--- Data provided ---

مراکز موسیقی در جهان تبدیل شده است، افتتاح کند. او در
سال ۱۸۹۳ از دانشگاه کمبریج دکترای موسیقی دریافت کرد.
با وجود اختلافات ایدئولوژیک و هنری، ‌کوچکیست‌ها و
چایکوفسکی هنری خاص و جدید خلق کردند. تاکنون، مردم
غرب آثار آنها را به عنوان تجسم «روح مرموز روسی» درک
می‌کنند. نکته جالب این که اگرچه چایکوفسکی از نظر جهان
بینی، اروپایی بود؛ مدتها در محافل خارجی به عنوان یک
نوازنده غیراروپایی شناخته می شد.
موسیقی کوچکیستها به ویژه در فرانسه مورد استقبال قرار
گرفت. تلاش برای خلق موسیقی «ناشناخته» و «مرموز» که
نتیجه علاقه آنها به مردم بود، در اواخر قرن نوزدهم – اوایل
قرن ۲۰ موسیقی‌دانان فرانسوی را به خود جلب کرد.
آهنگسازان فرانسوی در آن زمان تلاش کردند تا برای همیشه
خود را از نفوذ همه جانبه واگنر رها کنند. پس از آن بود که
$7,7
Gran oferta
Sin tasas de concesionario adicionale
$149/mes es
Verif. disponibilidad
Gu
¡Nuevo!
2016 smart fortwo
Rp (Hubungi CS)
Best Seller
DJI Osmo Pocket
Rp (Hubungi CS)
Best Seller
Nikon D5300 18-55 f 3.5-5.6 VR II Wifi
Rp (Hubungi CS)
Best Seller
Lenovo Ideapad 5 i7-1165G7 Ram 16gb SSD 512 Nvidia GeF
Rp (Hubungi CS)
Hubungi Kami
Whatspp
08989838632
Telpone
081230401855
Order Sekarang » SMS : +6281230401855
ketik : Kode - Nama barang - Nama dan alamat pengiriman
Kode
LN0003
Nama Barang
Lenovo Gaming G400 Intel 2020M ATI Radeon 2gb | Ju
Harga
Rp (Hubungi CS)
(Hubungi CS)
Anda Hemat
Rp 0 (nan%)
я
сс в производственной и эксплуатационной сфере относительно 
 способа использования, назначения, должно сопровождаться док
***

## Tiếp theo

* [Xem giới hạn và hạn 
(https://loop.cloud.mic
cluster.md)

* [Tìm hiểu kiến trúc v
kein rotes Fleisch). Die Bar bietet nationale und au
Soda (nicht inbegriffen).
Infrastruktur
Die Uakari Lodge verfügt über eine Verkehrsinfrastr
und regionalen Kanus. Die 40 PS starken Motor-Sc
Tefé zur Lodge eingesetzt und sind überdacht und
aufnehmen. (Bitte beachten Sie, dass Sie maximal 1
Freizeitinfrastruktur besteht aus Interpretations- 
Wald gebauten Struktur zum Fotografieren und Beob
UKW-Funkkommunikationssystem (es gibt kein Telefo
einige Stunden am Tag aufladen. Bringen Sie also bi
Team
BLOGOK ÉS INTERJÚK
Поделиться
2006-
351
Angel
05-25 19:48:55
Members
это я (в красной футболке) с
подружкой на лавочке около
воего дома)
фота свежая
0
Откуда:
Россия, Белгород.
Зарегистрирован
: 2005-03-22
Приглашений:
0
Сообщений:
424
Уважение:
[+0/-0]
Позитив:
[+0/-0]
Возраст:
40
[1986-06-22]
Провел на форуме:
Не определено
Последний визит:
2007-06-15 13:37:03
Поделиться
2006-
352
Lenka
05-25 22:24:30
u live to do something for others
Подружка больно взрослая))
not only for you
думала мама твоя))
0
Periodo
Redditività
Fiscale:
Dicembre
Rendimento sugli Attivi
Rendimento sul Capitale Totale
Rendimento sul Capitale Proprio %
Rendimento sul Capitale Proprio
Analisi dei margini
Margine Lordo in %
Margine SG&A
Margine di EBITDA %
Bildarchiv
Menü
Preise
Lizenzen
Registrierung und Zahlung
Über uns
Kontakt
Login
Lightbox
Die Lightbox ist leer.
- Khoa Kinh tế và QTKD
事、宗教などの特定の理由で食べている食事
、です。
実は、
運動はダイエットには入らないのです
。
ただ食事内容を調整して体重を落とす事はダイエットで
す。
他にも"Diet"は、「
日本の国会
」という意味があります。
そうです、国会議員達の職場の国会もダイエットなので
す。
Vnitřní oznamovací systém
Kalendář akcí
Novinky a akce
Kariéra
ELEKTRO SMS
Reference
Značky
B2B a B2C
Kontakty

---

Exercise requirements: Would you restate the material word for word, leaving nothing out?

Exercise result:
مراکز موسیقی در جهان تبدیل شده است، افتتاح کند. او در
سال ۱۸۹۳ از دانشگاه کمبریج دکترای موسیقی دریافت کرد.
با وجود اختلافات ایدئولوژیک و هنری، ‌کوچکیست‌ها و
چایکوفسکی هنری خاص و جدید خلق کردند. تاکنون، مردم
غرب آثار آنها را به عنوان تجسم «روح مرموز روسی» درک
می‌کنند. نکته جالب این که اگرچه چایکوفسکی از نظر جهان
بینی، اروپایی بود؛ مدتها در محافل خارجی به عنوان یک
نوازنده غیراروپایی شناخته می شد.
موسیقی کوچکیستها به ویژه در فرانسه مورد استقبال قرار
گرفت. تلاش برای خلق موسیقی «ناشناخته» و «مرموز» که
نتیجه علاقه آنها به مردم بود، در اواخر قرن نوزدهم – اوایل
قرن ۲۰ موسیقی‌دانان فرانسوی را به خود جلب کرد.
آهنگسازان فرانسوی در آن زمان تلاش کردند تا برای همیشه
خود را از نفوذ همه جانبه واگنر رها کنند. پس از آن بود که
$7,7
Gran oferta
Sin tasas de concesionario adicionale
$149/mes es
Verif. disponibilidad
Gu
¡Nuevo!
2016 smart fortwo
Rp (Hubungi CS)
Best Seller
DJI Osmo Pocket
Rp (Hubungi CS)
Best Seller
Nikon D5300 18-55 f 3.5-5.6 VR II Wifi
Rp (Hubungi CS)
Best Seller
Lenovo Ideapad 5 i7-1165G7 Ram 16gb SSD 512 Nvidia GeF
Rp (Hubungi CS)
Hubungi Kami
Whatspp
08989838632
Telpone
081230401855
Order Sekarang » SMS : +6281230401855
ketik : Kode - Nama barang - Nama dan alamat pengiriman
Kode
LN0003
Nama Barang
Lenovo Gaming G400 Intel 2020M ATI Radeon 2gb | Ju
Harga
Rp (Hubungi CS)
(Hubungi CS)
Anda Hemat
Rp 0 (nan%)
я
сс в производственной и эксплуатационной сфере относительно 
 способа использования, назначения, должно сопровождаться док
***

## Tiếp theo

* [Xem giới hạn và hạn 
(https://loop.cloud.mic
cluster.md)

* [Tìm hiểu kiến trúc v
kein rotes Fleisch). Die Bar bietet nationale und au
Soda (nicht inbegriffen).
Infrastruktur
Die Uakari Lodge verfügt über eine Verkehrsinfrastr
und regionalen Kanus. Die 40 PS starken Motor-Sc
Tefé zur Lodge eingesetzt und sind überdacht und
aufnehmen. (Bitte beachten Sie, dass Sie maximal 1
Freizeitinfrastruktur besteht aus Interpretations- 
Wald gebauten Struktur zum Fotografieren und Beob
UKW-Funkkommunikationssystem (es gibt kein Telefo
einige Stunden am Tag aufladen. Bringen Sie also bi
Team
BLOGOK ÉS INTERJÚK
Поделиться
2006-
351
Angel
05-25 19:48:55
Members
это я (в красной футболке) с
подружкой на лавочке около
воего дома)
фота свежая
0
Откуда:
Россия, Белгород.
Зарегистрирован
: 2005-03-22
Приглашений:
0
Сообщений:
424
Уважение:
[+0/-0]
Позитив:
[+0/-0]
Возраст:
40
[1986-06-22]
Провел на форуме:
Не определено
Последний визит:
2007-06-15 13:37:03
Поделиться
2006-
352
Lenka
05-25 22:24:30
u live to do something for others
Подружка больно взрослая))
not only for you
думала мама твоя))
0
Periodo
Redditività
Fiscale:
Dicembre
Rendimento sugli Attivi
Rendimento sul Capitale Totale
Rendimento sul Capitale Proprio %
Rendimento sul Capitale Proprio
Analisi dei margini
Margine Lordo in %
Margine SG&A
Margine di EBITDA %
Bildarchiv
Menü
Preise
Lizenzen
Registrierung und Zahlung
Über uns
Kontakt
Login
Lightbox
Die Lightbox ist leer.
- Khoa Kinh tế và QTKD
事、宗教などの特定の理由で食べている食事
、です。
実は、
運動はダイエットには入らないのです
。
ただ食事内容を調整して体重を落とす事はダイエットで
す。
他にも"Diet"は、「
日本の国会
」という意味があります。
そうです、国会議員達の職場の国会もダイエットなので
す。
Vnitřní oznamovací systém
Kalendář akcí
Novinky a akce
Kariéra
ELEKTRO SMS
Reference
Značky
B2B a B2C
Kontakty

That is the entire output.